ABOUT THIS EXERCISE:
Which lines in the records below contain the word "autónomos"? Report each of them.

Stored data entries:
---

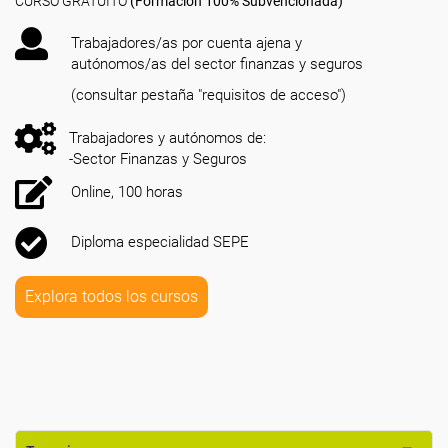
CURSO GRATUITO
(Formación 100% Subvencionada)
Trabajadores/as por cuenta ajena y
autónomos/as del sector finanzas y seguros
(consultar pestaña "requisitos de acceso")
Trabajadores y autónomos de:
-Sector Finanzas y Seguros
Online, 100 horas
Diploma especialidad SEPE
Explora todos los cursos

---

YOUR SOLUTION:
autónomos/as del sector finanzas y seguros
Trabajadores y autónomos de:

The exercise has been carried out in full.